If you are a single on Valentine’s Day—you basically have two options. You can embrace the day and make it your own. Or you can boycott. We support both options. If you choose the latter, it might not be as hard as you think. After the jump, 15 easy ways to completely opt out of Valentine’s Day this year.
- It’s winter, so take the opportunity to hibernate. Stay home alone all day and night on Valentine’s Day.
- Set your computer and phone date to February 15, as if the big day never even happened. If you have a page-a-day calendar, flip that sucker forward too.
- Steer clear of Hallmarks and the chocolate heart filled aisles at the drug store.
- Go to see a slasher movie. Trust, this is not the movie selection couples will be making.
- Do your taxes. Hey, you need to file them sometime.
- Don’t email back when friends ask you what you are up to for V-Day. Ignore, ignore, ignore.
- Or let your friends in on the game and make a pact not to discuss the holiday at hand.
- Do not go out to dinner, in the name of all things holy.
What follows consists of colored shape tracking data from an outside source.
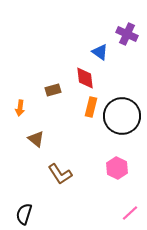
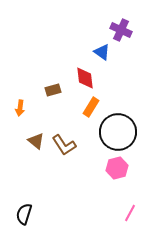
purple cross: moved 6 px left, 4 px up
blue triangle: moved 2 px right
orange rectangle: rotated 18 degrees clockwise
black circle: moved 4 px left, 16 px down
brown triangle: moved 2 px down
pink hexagon: rotated 20 degrees clockwise
brown L-shape: moved 4 px right, 29 px up
pink line: rotated 18 degrees counterclockwise
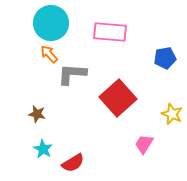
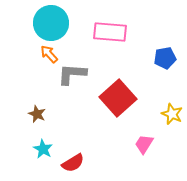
brown star: rotated 12 degrees clockwise
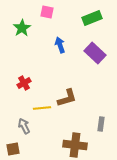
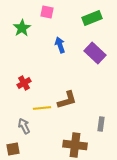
brown L-shape: moved 2 px down
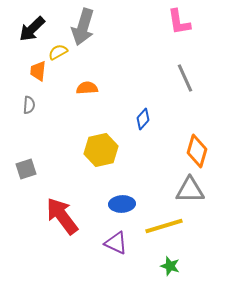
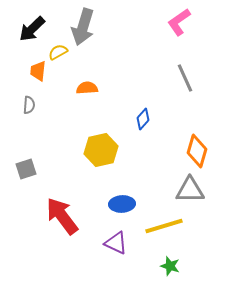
pink L-shape: rotated 64 degrees clockwise
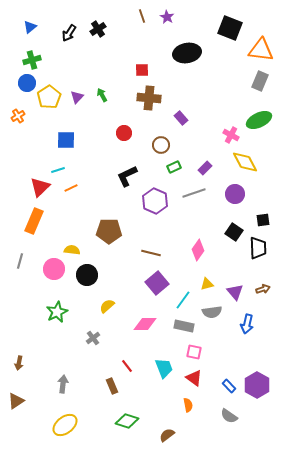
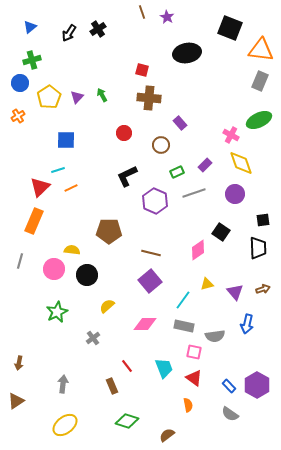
brown line at (142, 16): moved 4 px up
red square at (142, 70): rotated 16 degrees clockwise
blue circle at (27, 83): moved 7 px left
purple rectangle at (181, 118): moved 1 px left, 5 px down
yellow diamond at (245, 162): moved 4 px left, 1 px down; rotated 8 degrees clockwise
green rectangle at (174, 167): moved 3 px right, 5 px down
purple rectangle at (205, 168): moved 3 px up
black square at (234, 232): moved 13 px left
pink diamond at (198, 250): rotated 20 degrees clockwise
purple square at (157, 283): moved 7 px left, 2 px up
gray semicircle at (212, 312): moved 3 px right, 24 px down
gray semicircle at (229, 416): moved 1 px right, 2 px up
If you do want to go out, think fast food or buffets—places couples will not be.
- Pick another holiday to celebrate, like your half-birthday or something an throw an unrelated party that evening.
- Don’t watch TV, unless it is shows you have already DVRed from the week before. In other words, not the Valentine’s Day episodes.
- Spend the day/night with someone who is too old or too young to care what day it is, like your infirm grandma or your nieces and nephews.
- Avoid Facebook. Or unfriend everyone in a relationship. Although that might be extreme.
- Go to the gym. Hey, it’ll be couple free and you won’t have to wait for the treadmill.
- On February 13th, do a symbolic burning of Valentine’s paraphrenelia. Consider it a cleansing.
- Make the day into a historical re-enactment of 300 A.D., before the holiday existed.
Are you avoiding Valentine’s Day this year?